AuthorsAlliance_Covers_Darnton_final1On Friday, the Authors Alliance announced it had helped one of its members get the rights back to a pair of non-fiction works so he could release them under a Creative Commons license.

Although Dr. Robert Darnton’s two works involved are still in print, they have long since exhausted their commercial viability. The two are Mesmerism and the End of the Enlightenment in France (1968) and The Business of Enlightenment: A Publishing History of the Encyclopédie, 1775-1800 (1979).

Dr. Darnton is a primary founder of the Digital Public Library of America, an organization strongly supportive of projects like the Authors Alliance. He correctly  writes that, as with most authors with old or out-of-print works, he would lose little revenue by making them freely available, but he stands to gain access to readers.

More than anything else, I want to see my books reach new readers. I suspect most authors share this goal, though to be sure, writers who live from their keyboards need to balance their desire to reach readers with their need to make money. More power to them. But most of us, especially in the academic world, care primarily about the circulation of our ideas, and we do not want our books to die after their commercial lives have ended. How can you give your book new life?  Make it available with help from the Authors Alliance. Follow the directions in the Authors Alliance guide, Understanding Rights Reversion: When, Why, & How to Regain Copyright and Make Your Book More Available, and have it distributed from an open-access repository—even through the collections offered to the public by the Digital Public Library of America. In doing so, you are not doling out charity. You are ensuring that your work’s continuing impact and relevance are not limited by its commercial life.
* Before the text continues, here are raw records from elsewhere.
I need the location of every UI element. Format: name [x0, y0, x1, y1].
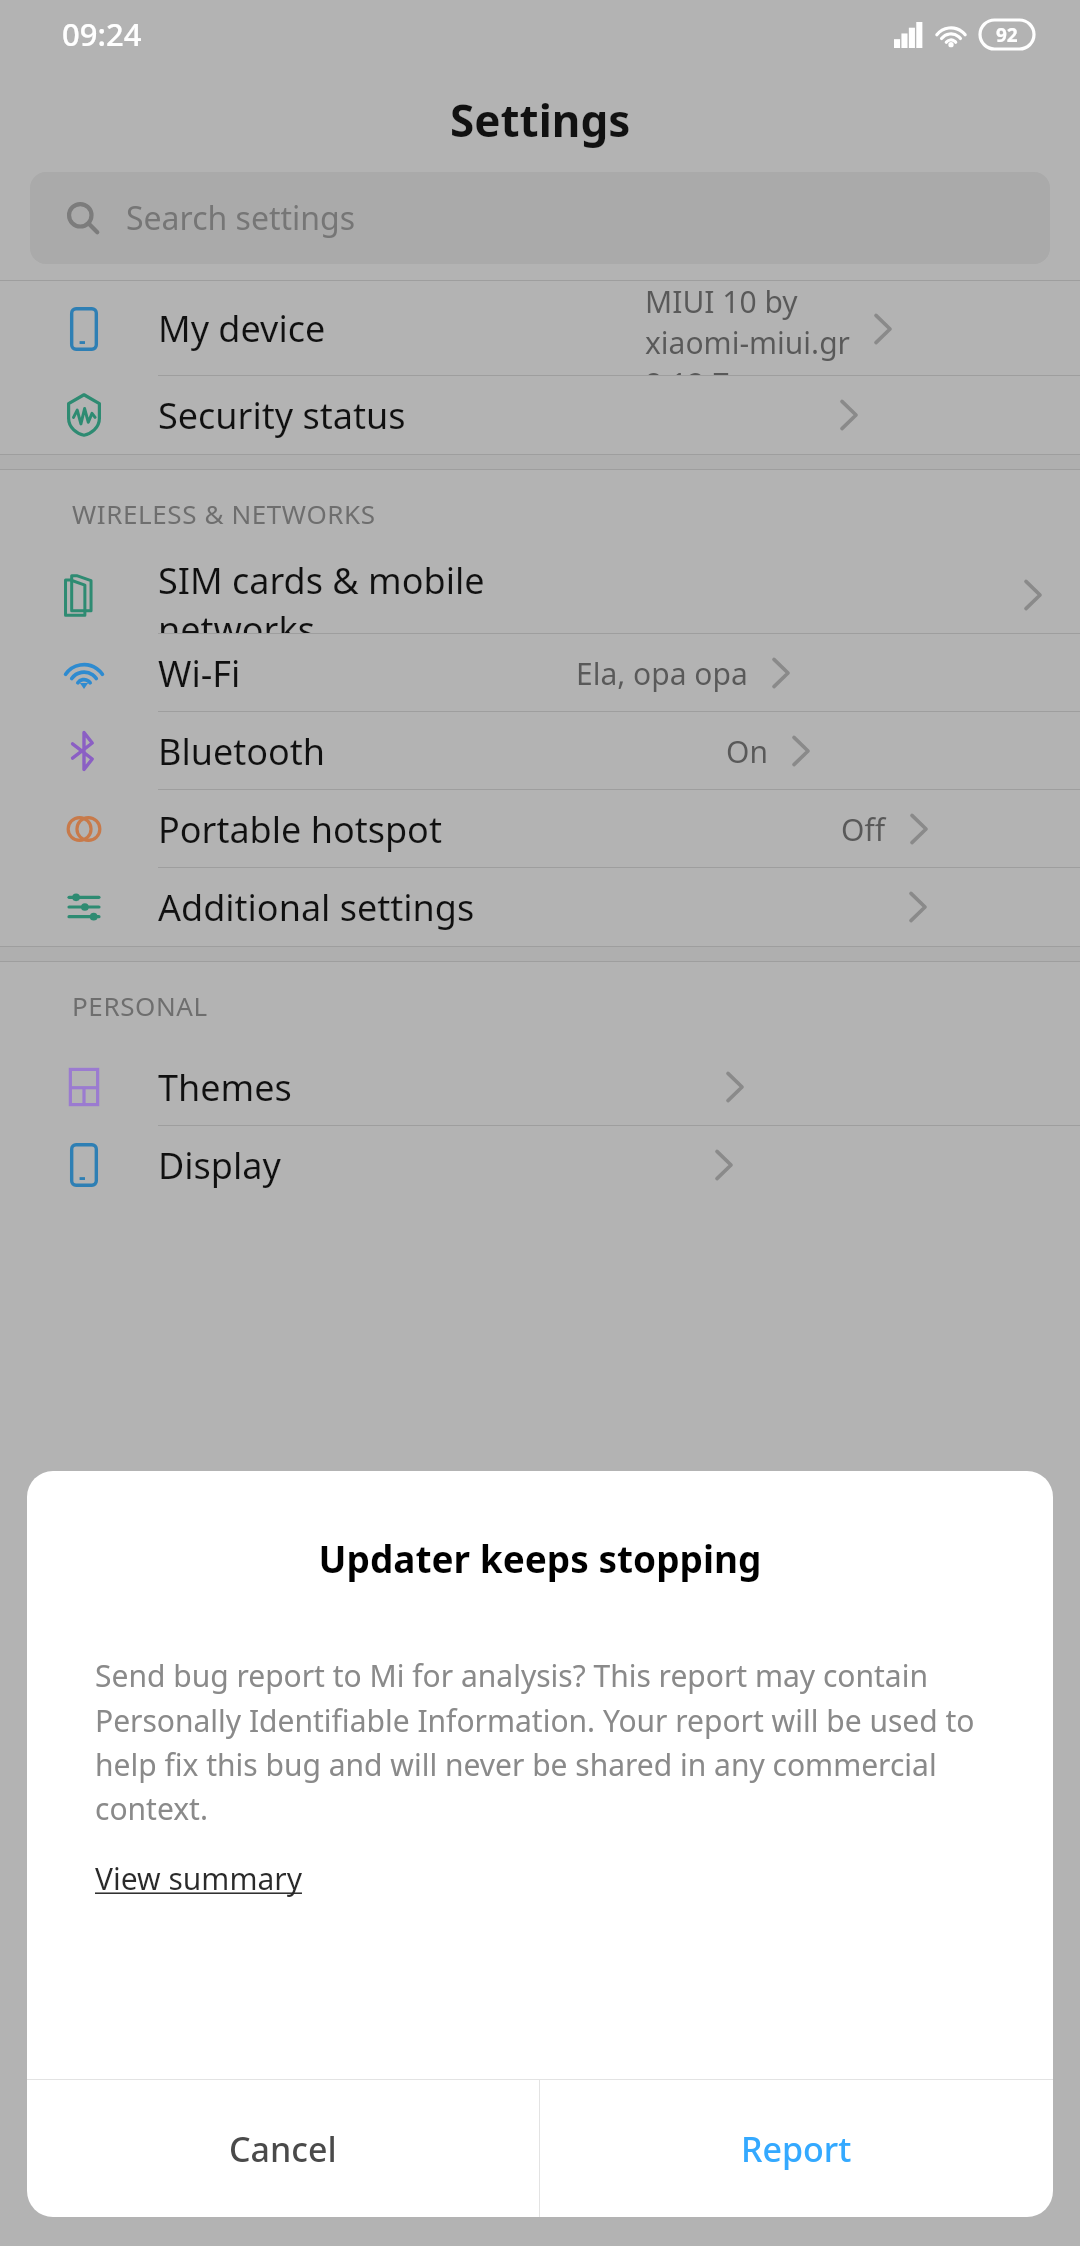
- staticText: Wi-Fi: [158, 649, 241, 698]
- button[interactable]: Display: [0, 1126, 1080, 1204]
- staticText: Ela, opa opa: [576, 653, 748, 694]
- staticText: Send bug report to Mi for analysis? This…: [95, 1655, 985, 1828]
- button[interactable]: SIM cards & mobile networks: [0, 556, 1080, 634]
- button[interactable]: My device: [0, 281, 1080, 376]
- staticText: Search settings: [126, 196, 356, 240]
- button[interactable]: Cancel: [27, 2080, 539, 2217]
- button[interactable]: Themes: [0, 1048, 1080, 1126]
- staticText: Display: [158, 1141, 281, 1190]
- button[interactable]: View summary: [95, 1858, 302, 1899]
- staticText: PERSONAL: [72, 988, 208, 1023]
- staticText: 09:24: [62, 13, 142, 55]
- staticText: Cancel: [229, 2126, 337, 2172]
- button[interactable]: Security status: [0, 376, 1080, 454]
- staticText: Settings: [450, 90, 631, 150]
- staticText: My device: [158, 304, 326, 353]
- staticText: SIM cards & mobile networks: [158, 556, 590, 634]
- staticText: Portable hotspot: [158, 805, 442, 854]
- button[interactable]: Portable hotspot: [0, 790, 1080, 868]
- staticText: Report: [741, 2126, 852, 2172]
- button[interactable]: Bluetooth: [0, 712, 1080, 790]
- staticText: On: [726, 731, 768, 772]
- staticText: Bluetooth: [158, 727, 326, 776]
- staticText: WIRELESS & NETWORKS: [72, 496, 376, 531]
- staticText: Updater keeps stopping: [27, 1533, 1053, 1583]
- staticText: Off: [841, 809, 886, 850]
- staticText: MIUI 10 by: [645, 281, 798, 322]
- staticText: Security status: [158, 391, 406, 440]
- staticText: 8.12.7: [645, 363, 730, 376]
- button[interactable]: Search settings: [30, 172, 1050, 264]
- staticText: View summary: [95, 1858, 302, 1899]
- staticText: Themes: [158, 1063, 292, 1112]
- button[interactable]: Wi-Fi: [0, 634, 1080, 712]
- staticText: 92: [996, 22, 1018, 48]
- staticText: Additional settings: [158, 883, 475, 932]
- button[interactable]: Report: [540, 2080, 1053, 2217]
- staticText: xiaomi-miui.gr: [645, 322, 850, 363]
- button[interactable]: Additional settings: [0, 868, 1080, 946]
Apparently the process did not have the degree of contention that some authors (such as J.A. Konrath) have experienced in getting rights back to out-of-print works; Dr. Darnton thanks the Harvard University Press for graciously reverting the digital rights to him, and notes that they may well gain sales of the print editions from people who like the digital versions enough to purchase them.

Dr. Darnton’s two newly freed works may be viewed or downloaded in their entirety as PDFs via Hathitrust’s digital library. They are released under a Creative Commons Attribution-NonCommercial license, which means any derivative works must have an attribution to Dr. Darnton’s original work in them and must not be commercial uses. Anyone who does wish to make a commercial use of the material must license those rights separately from Dr. Darnton.

TeleRead covered the founding of the Authors Alliance in May 2014, as a 501(c)3 Creative Commons and fair use advocacy organization intended to counterbalance the Authors Guild (especially in regard to Google Books). We have also posted a number of stories about Dr. Darnton, who has been an outspoken advocate of a national digital public library.

1 COMMENT

  1. I think he is right about the economic potential for these books, although his “Great Cat Massacre” of 1984 did develop something of a cult following for a while. But regardless, I am looking forward to reading both of these books and am grateful to the author for making them available, as well as to Teleread for getting the word out.